Brown cited one of the most well-known Net companies with legal trouble: DoubleClick, which has faced six class action suits over combining its online profiles with Abacus Direct's database of consumers' personal records. As a result, DoubleClick's stock has tumbled, and the Federal Trade Commission is investigating how sites collect and use customer data.
In addition, health Web sites soon will be subject to guidelines of the Health Insurance Portability and Accountability Act, which put tighter controls on patient information.
Although online health firms have not faced class action lawsuits, Brown warned about offline cases that could affect Internet firms.
For example, in Weld vs. CVS Corp., a Massachusetts judge said that patients could bring a class action suit against the CVS drug store chain, Woonsocket, RI, and drug companies that allegedly used patient's prescription information in a direct mail program.
"It is reasonable to infer that a person who imparts private medical and prescription information to a pharmacist expects that such information will be maintained in confidence," the judge said.
To avoid similar privacy suits, Brown suggests online health companies establish a privacy/security plan, forming a team from operations, human resources, legal and information systems departments. For the plan to succeed, senior management must provide the leadership, according to Brown.
The team must establish goals, which include minimizing legal risks while moving the institution into the e-healthcare era. Legal guidelines, including those from HIPAA, the FTC and state governments, must be carefully examined.
Companies also should determine whether they will face international privacy issues. "The European Union is going the road of, 'You can be sued in the country of the individual.' If you have any transaction in Europe, you're subject to be sued by someone in Europe," Brown said.

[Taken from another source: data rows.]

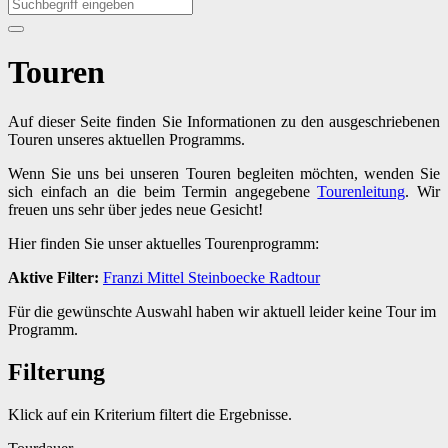
Touren
Auf dieser Seite finden Sie Informationen zu den ausgeschriebenen
Touren unseres aktuellen Programms.
Wenn Sie uns bei unseren Touren begleiten möchten, wenden Sie
sich einfach an die beim Termin angegebene
Tourenleitung
. Wir
freuen uns sehr über jedes neue Gesicht!
Hier finden Sie unser aktuelles Tourenprogramm:
Aktive Filter:
Franzi
Mittel
Steinboecke
Radtour
Für die gewünschte Auswahl haben wir aktuell leider keine Tour im
Programm.
Filterung
Klick auf ein Kriterium filtert die Ergebnisse.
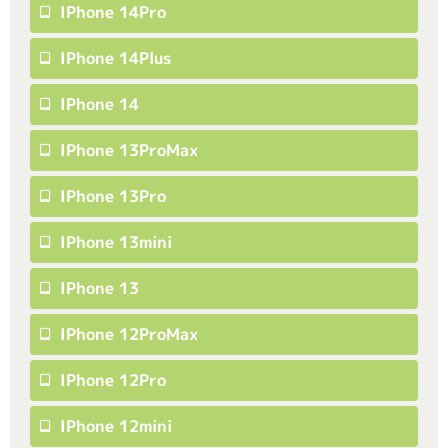
IPhone 14Pro
IPhone 14Plus
IPhone 14
IPhone 13ProMax
IPhone 13Pro
IPhone 13mini
IPhone 13
IPhone 12ProMax
IPhone 12Pro
IPhone 12mini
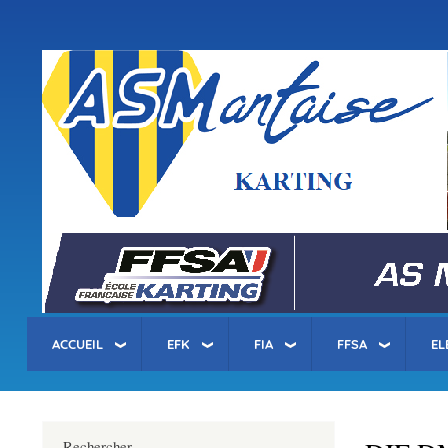
Menu
du
compte
asm-karting.fr
de
l'utilisateur
ACCUEIL
EFK
FIA
FFSA
EL
Rechercher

The team should ascertain whether privacy and information security are part of the company's employee training and disciplinary programs.
Online healthcare companies should define who -- such as medical personnel, accounting departments, management and patients/customers -- needs access to information, and develop a chart of information flow within the company.
Health sites that use third parties to store or transmit data should check the outside companies' security procedures, including a site inspection. "Contractual commitments may not be enough. If they lose your data, your patients/customers will blame you," Brown said.
After a privacy/security program has been established, the company should follow through with training and periodical audits of both administrative and technical procedures.